***** DATA SUPPLIED *****

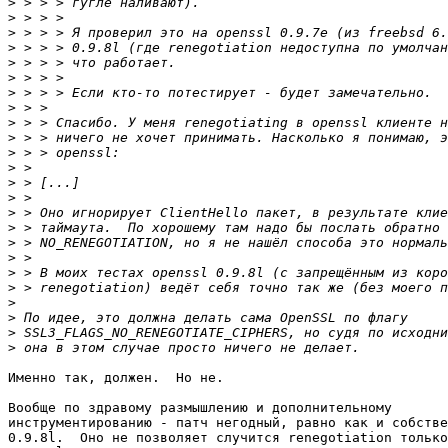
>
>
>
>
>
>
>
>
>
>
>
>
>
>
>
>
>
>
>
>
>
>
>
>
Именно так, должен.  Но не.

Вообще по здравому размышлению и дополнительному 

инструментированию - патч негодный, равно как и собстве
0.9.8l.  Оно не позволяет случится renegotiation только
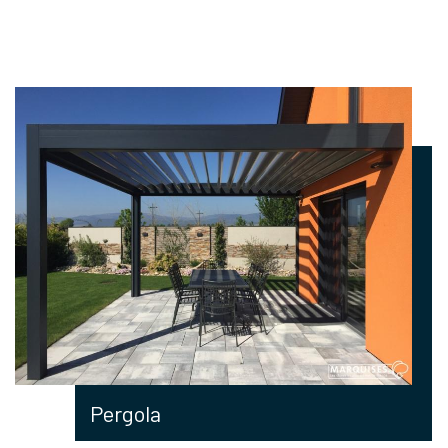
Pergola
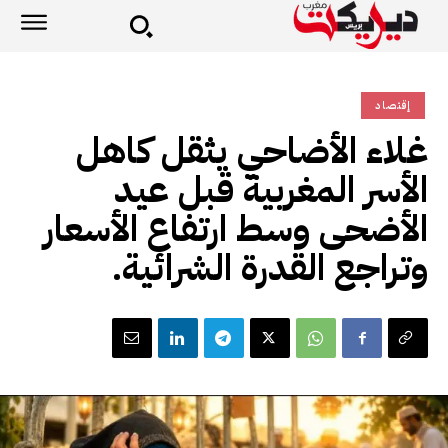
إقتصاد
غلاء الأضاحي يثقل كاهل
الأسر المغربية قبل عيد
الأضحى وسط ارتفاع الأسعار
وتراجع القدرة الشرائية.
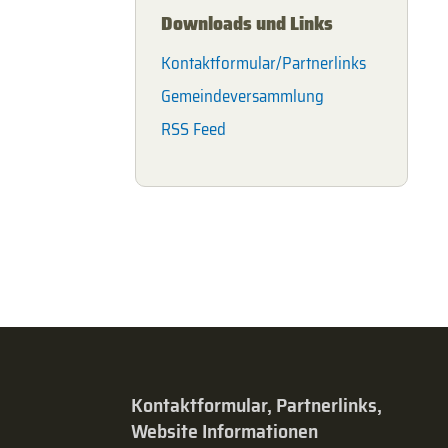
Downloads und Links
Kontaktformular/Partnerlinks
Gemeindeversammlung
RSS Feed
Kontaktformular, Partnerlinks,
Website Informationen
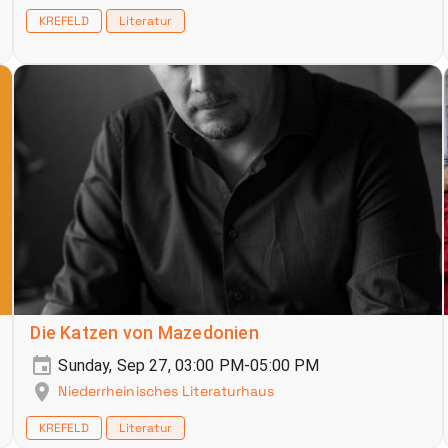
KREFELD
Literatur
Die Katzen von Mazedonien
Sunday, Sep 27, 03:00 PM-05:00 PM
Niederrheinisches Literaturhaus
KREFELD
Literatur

*****
***** DATA SUPPLIED *****

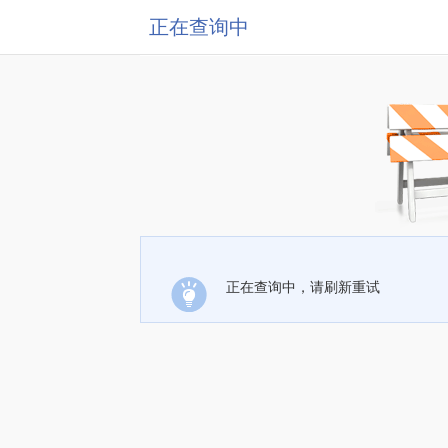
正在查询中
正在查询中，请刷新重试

*****
***** DATA SUPPLIED *****

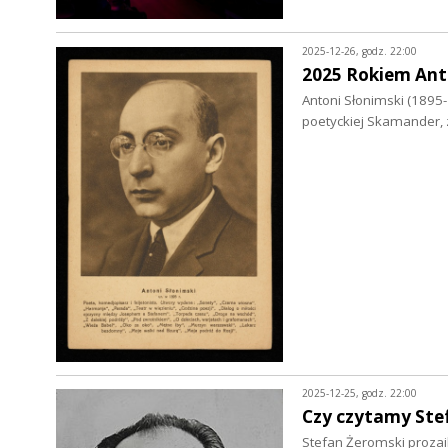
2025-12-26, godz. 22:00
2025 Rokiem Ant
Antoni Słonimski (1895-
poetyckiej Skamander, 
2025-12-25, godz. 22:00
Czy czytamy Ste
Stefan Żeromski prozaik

*****

**EXERCISE DIRECTIONS:** Go through the material and copy each line that contains "godz".

**EXPECTED OUTPUT:**
2025-12-26, godz. 22:00
2025-12-25, godz. 22:00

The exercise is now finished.